[[ Available records open ]]

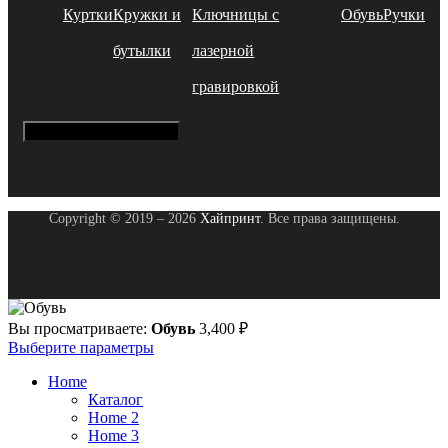
Куртки
Кружки и
Ключницы с
Обувь
Ручки
бутылки
лазерной
гравировкой
Hamburger Toggle Menu
Copyright © 2019 – 2026
Хайпринт
. Все права защищены.
Вы просматриваете:
Обувь
3,400
₽
Выберите параметры
Home
Каталог
Home 2
Home 3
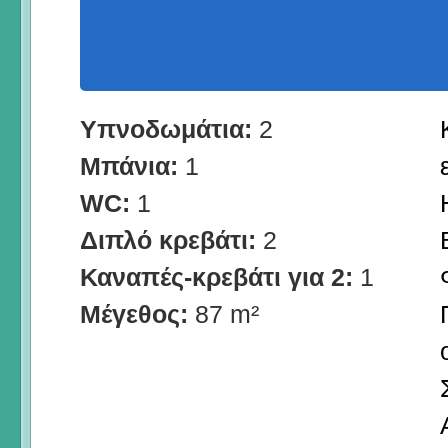
Υπνοδωμάτια:
2
Μπάνια:
1
WC:
1
Διπλό κρεβάτι:
2
Καναπές-κρεβάτι για 2:
1
Μέγεθος:
87 m²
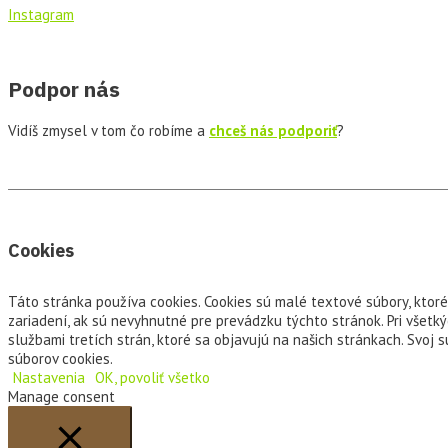
Instagram
Podpor nás
Vidíš zmysel v tom čo robíme a
chceš nás podporiť
?
Cookies
Táto stránka používa cookies. Cookies sú malé textové súbory, ktor
zariadení, ak sú nevyhnutné pre prevádzku týchto stránok. Pri všet
službami tretích strán, ktoré sa objavujú na našich stránkach. Svoj
súborov cookies.
Nastavenia
OK, povoliť všetko
Manage consent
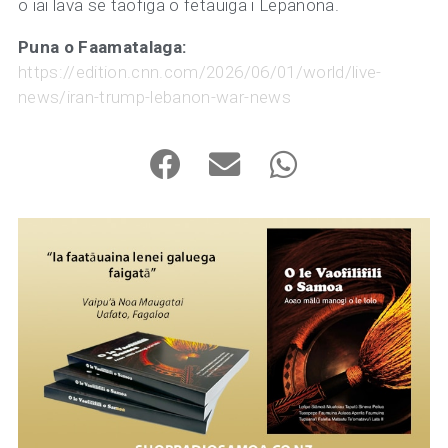
o iai lava se taofiga o fetauiga i Lepanona.
Puna o Faamatalaga:
https://edition.cnn.com/2026/06/01/world/live-
news/iran-trump-lebanon-war-news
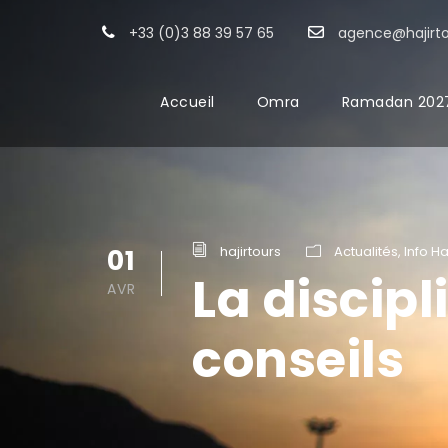
+33 (0)3 88 39 57 65
agence@hajirt
Accueil
Omra
Ramadan 202
01
hajirtours
Actualités
,
Info H
La discipl
AVR
conseils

[[ Available records closed ]]

- [Exercise aim] Starting at the line that contains "Manage consent", transcribe every line through the end of the listing exactly, including both end lines and excluding pictures.

- [Response area]
Manage consent
o iai lava se taofiga o fetauiga i Lepanona.
Puna o Faamatalaga:
https://edition.cnn.com/2026/06/01/world/live-
news/iran-trump-lebanon-war-news
+33 (0)3 88 39 57 65
agence@hajirt
Accueil
Omra
Ramadan 202
01
hajirtours
Actualités
,
Info H
La discipl
AVR
conseils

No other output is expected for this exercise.